I realize various programming languages offer many different features which are difficult to 'abstract' into a set of features, but I feel this would be a worthwhile venture.

It seems to me that this could possibly allow the authors of interpreters to help maintain a central grammer intepreter for their language. the Python foundation could maintain the Python grammer api, ANSI the C grammer api, Oracle the Java grammer API, etc

Example usage

If this was API existed code documentation generators could theoretically work across all dialects and languages to some level. It wouldn't matter if your project used 5 different languages a single application could document all of them and the comments and doc-tags within.

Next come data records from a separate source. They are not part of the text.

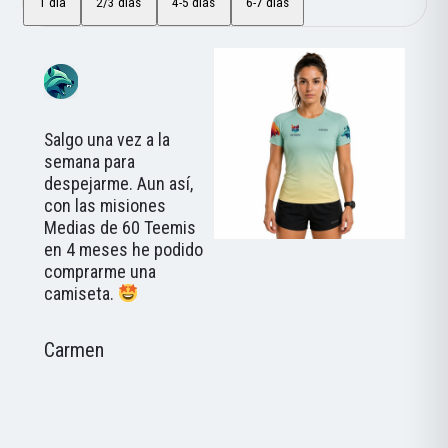
1 día
2/3 días
4-5 días
6-7 días
Salgo una vez a la
semana para
despejarme. Aun así,
con las misiones
Medias de 60 Teemis
en 4 meses he podido
comprarme una
camiseta.
Carmen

Has anyone attempted this comprehensively?

Ben DeMott
  • 601
  • 3
  • 9
  • Yes, the API exists. It's called http://www.gnu.org/software/bison/ and it almost works for a wide variety of languages. – S.Lott Mar 09 '11 at 23:00
  • 1
    @S.Lott, bison will handle only a tiny fraction of grammar classes used in the real world languages. – SK-logic Mar 09 '11 at 23:20
  • @SK-logic: That sounds like an answer. Please provide an answer so it can be updated. – S.Lott Mar 10 '11 at 00:10
  • @S.Lott: I've got no answer to the question. There are commercial frameworks (like http://www.semdesigns.com/Products/DMS/DMSToolkit.html), there are incomplete, toy academic solutions, but of course nobody yet came up with something that might be a unifying API. But it is not impossible at all, you just have to employ more modern parsing techniques. – SK-logic Mar 10 '11 at 00:28
  • I want to make it clear I'm not calling for a unified parser - I'm calling for a unified API to access many different parsers, so the parsers can be re-used instead of re-implemented. Obviously the parsers cannot be unified to one grammer parsing API construct, paradigm, etc there are just too many languages. – Ben DeMott Mar 10 '11 at 03:39
  • @Ben DeMott: In that case, I repeat the suggestion in my answer: try designing the API to be useful. Don't worry about details too much. I don't have any good ideas myself. – David Thornley Mar 10 '11 at 14:32

2 Answers2

3

One issue is that different languages have different parsing requirements. It would be nice if all existing computer languages had nice LL(1) context-free grammars, but they don't. Some languages, like C and C++, cannot be parsed without input from other parts of the compiler. Also, before the parser comes lexical analysis, which divides input into tokens, and different languages will require different tokenization (** is two tokens in C, and one in Fortran). Any parser general enough to parse all common computer languages would be slow and hard to write a grammar for.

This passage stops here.